Exercise prompt: From the line containing "Segment right iliac" through the last line of the entries, set down every line exactly and add nothing.

Data in this exercise:
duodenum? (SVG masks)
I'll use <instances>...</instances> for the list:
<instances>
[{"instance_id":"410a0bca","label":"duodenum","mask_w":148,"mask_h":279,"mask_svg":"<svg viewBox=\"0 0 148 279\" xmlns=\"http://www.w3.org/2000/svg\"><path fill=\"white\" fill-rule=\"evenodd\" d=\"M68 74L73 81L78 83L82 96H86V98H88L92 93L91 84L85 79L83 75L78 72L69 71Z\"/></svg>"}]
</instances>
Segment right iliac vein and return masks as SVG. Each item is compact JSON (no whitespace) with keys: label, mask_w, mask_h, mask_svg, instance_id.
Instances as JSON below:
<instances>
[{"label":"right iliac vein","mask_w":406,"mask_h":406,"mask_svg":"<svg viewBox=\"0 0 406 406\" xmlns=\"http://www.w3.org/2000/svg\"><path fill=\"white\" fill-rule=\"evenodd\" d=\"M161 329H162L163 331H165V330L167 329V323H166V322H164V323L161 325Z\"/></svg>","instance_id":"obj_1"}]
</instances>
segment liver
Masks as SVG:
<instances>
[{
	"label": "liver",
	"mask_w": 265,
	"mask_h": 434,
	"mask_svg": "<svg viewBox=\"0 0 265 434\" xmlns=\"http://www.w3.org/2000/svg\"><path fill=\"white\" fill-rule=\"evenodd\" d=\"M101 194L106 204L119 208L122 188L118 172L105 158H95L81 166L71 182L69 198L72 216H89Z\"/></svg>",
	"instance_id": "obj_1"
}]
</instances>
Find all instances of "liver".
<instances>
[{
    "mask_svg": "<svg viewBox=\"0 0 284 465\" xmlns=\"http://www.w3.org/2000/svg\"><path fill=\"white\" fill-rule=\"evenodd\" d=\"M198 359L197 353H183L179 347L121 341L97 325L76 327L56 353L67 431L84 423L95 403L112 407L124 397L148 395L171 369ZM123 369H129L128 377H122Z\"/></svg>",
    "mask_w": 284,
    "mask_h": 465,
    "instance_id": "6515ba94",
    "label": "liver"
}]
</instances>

Task response:
Segment right iliac vein and return masks as SVG. Each item is compact JSON (no whitespace) with keys: label, mask_w, mask_h, mask_svg, instance_id.
Instances as JSON below:
<instances>
[{"label":"right iliac vein","mask_w":406,"mask_h":406,"mask_svg":"<svg viewBox=\"0 0 406 406\" xmlns=\"http://www.w3.org/2000/svg\"><path fill=\"white\" fill-rule=\"evenodd\" d=\"M161 329H162L163 331H165V330L167 329V323H166V322H164V323L161 325Z\"/></svg>","instance_id":"obj_1"}]
</instances>
segment liver
Masks as SVG:
<instances>
[{
	"label": "liver",
	"mask_w": 265,
	"mask_h": 434,
	"mask_svg": "<svg viewBox=\"0 0 265 434\" xmlns=\"http://www.w3.org/2000/svg\"><path fill=\"white\" fill-rule=\"evenodd\" d=\"M101 194L106 204L119 208L122 188L118 172L105 158H95L81 166L71 182L69 198L72 216H89Z\"/></svg>",
	"instance_id": "obj_1"
}]
</instances>
Find all instances of "liver".
<instances>
[{
    "mask_svg": "<svg viewBox=\"0 0 284 465\" xmlns=\"http://www.w3.org/2000/svg\"><path fill=\"white\" fill-rule=\"evenodd\" d=\"M198 359L197 353H183L179 347L121 341L97 325L76 327L56 353L67 431L84 423L95 403L112 407L124 397L148 395L171 369ZM123 369H129L128 377H122Z\"/></svg>",
    "mask_w": 284,
    "mask_h": 465,
    "instance_id": "6515ba94",
    "label": "liver"
}]
</instances>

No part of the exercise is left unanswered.